The idea of our bodies being symbiotic communities of ecosystems has become more mainstream now, but still intriguing to me. That's especially true as it relates to our minds and behaviors. A few odd and often unrelated ideas occurred to me as I read this short story:
- Rodents infected by toxoplasmosis from cats are said to lose their fear of them and thus more likely to become their victims.
- There seems to be some correlation between the microbial colonies in our gut to our physical health, as well as to our mental and emotional health (e.g. chronic depression).
- If social ills are caused by communities of humans not working well together for the optimal benefit of all, is individual ill health essentially caused by a similar benefit vs burden disparity among all the systems of our bodies?
- Good scientist vs bad scientist stories remind me of other archetypal good vs evil stories. This one weirdly made me think of the fall of the mythic Lucifer (from the most angelic to the perceived most evil) to become (with and against God) the most protective of the notion of free will. Their relationships are ultimately a spectrum/symbiosis (and not a binary/dichotomy)?
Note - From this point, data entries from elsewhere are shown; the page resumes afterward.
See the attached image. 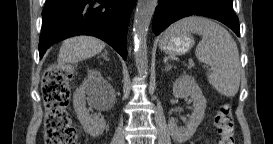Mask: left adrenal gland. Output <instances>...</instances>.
<instances>
[{
    "label": "left adrenal gland",
    "instance_id": "left-adrenal-gland-1",
    "mask_svg": "<svg viewBox=\"0 0 273 144\" xmlns=\"http://www.w3.org/2000/svg\"><path fill=\"white\" fill-rule=\"evenodd\" d=\"M171 68H172V66L165 62V70L168 71Z\"/></svg>",
    "mask_w": 273,
    "mask_h": 144
}]
</instances>
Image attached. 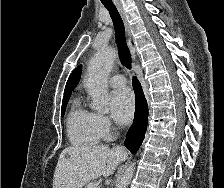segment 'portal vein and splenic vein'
I'll return each mask as SVG.
<instances>
[{
    "label": "portal vein and splenic vein",
    "mask_w": 224,
    "mask_h": 188,
    "mask_svg": "<svg viewBox=\"0 0 224 188\" xmlns=\"http://www.w3.org/2000/svg\"><path fill=\"white\" fill-rule=\"evenodd\" d=\"M90 188H96V186L95 185H92Z\"/></svg>",
    "instance_id": "obj_1"
}]
</instances>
- How is free will affected by knowledge of the factors that consciously or subconsciously influence choice (.e.g addictions, compulsions, empathy, fear)? What is really a free choice in various circumstances under a variety of systemic pressures?
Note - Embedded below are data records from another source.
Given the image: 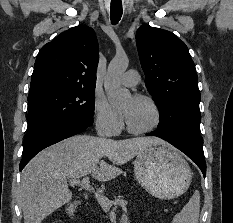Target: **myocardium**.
I'll return each mask as SVG.
<instances>
[{
    "label": "myocardium",
    "mask_w": 233,
    "mask_h": 223,
    "mask_svg": "<svg viewBox=\"0 0 233 223\" xmlns=\"http://www.w3.org/2000/svg\"><path fill=\"white\" fill-rule=\"evenodd\" d=\"M133 98L142 99V100L146 101L147 103H149L151 105L152 109L154 110L156 120H155L154 125L151 128L146 129V130L133 129L126 122L125 123L126 130L130 134L135 135V136H144V135H148L150 133H153V132L157 131L161 127L162 122H163L162 111H161L159 105L157 104V102L152 97H150L148 95H144V94H136V95L133 96Z\"/></svg>",
    "instance_id": "f54148a6"
}]
</instances>
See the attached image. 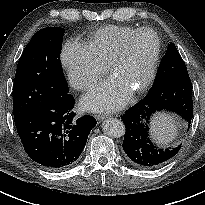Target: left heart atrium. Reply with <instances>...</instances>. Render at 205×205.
<instances>
[{
    "label": "left heart atrium",
    "mask_w": 205,
    "mask_h": 205,
    "mask_svg": "<svg viewBox=\"0 0 205 205\" xmlns=\"http://www.w3.org/2000/svg\"><path fill=\"white\" fill-rule=\"evenodd\" d=\"M131 92L118 78L111 76L83 97L82 106L92 111H114L129 100Z\"/></svg>",
    "instance_id": "left-heart-atrium-1"
}]
</instances>
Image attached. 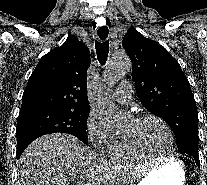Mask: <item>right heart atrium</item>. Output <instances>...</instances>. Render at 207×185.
I'll return each mask as SVG.
<instances>
[{"instance_id": "obj_1", "label": "right heart atrium", "mask_w": 207, "mask_h": 185, "mask_svg": "<svg viewBox=\"0 0 207 185\" xmlns=\"http://www.w3.org/2000/svg\"><path fill=\"white\" fill-rule=\"evenodd\" d=\"M117 136L103 112L93 110L87 122V137L97 151H105Z\"/></svg>"}]
</instances>
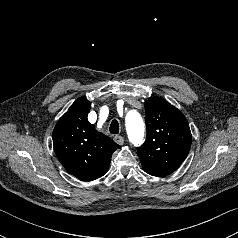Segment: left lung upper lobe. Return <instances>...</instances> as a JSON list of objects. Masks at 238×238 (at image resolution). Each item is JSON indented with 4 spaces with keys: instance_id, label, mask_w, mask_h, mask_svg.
Returning <instances> with one entry per match:
<instances>
[{
    "instance_id": "1",
    "label": "left lung upper lobe",
    "mask_w": 238,
    "mask_h": 238,
    "mask_svg": "<svg viewBox=\"0 0 238 238\" xmlns=\"http://www.w3.org/2000/svg\"><path fill=\"white\" fill-rule=\"evenodd\" d=\"M147 137L137 148L145 172L165 177L174 172L187 157L191 131L183 113L161 97L145 102Z\"/></svg>"
}]
</instances>
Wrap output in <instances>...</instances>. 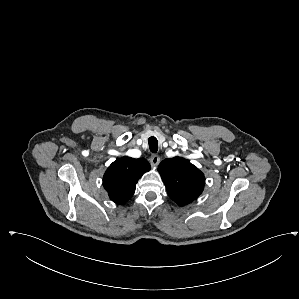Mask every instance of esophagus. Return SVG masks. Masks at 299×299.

-Is it better to have good will and intentions (but not act well on them) vs having scurrilous intentions that somehow result in good actions? And if so, should we add a twist to the philosophical notion: if there were no devil(s), would it be necessary to invent one? (Which I suppose we already do, early and often.)
That's a lot of stray thoughts to be thinking while reading one very short story, but perhaps that's what made it so enjoyable for me. All in all, a nice archetypal sci-fi tale written ahead of its time decades ago and re-released as an ebook.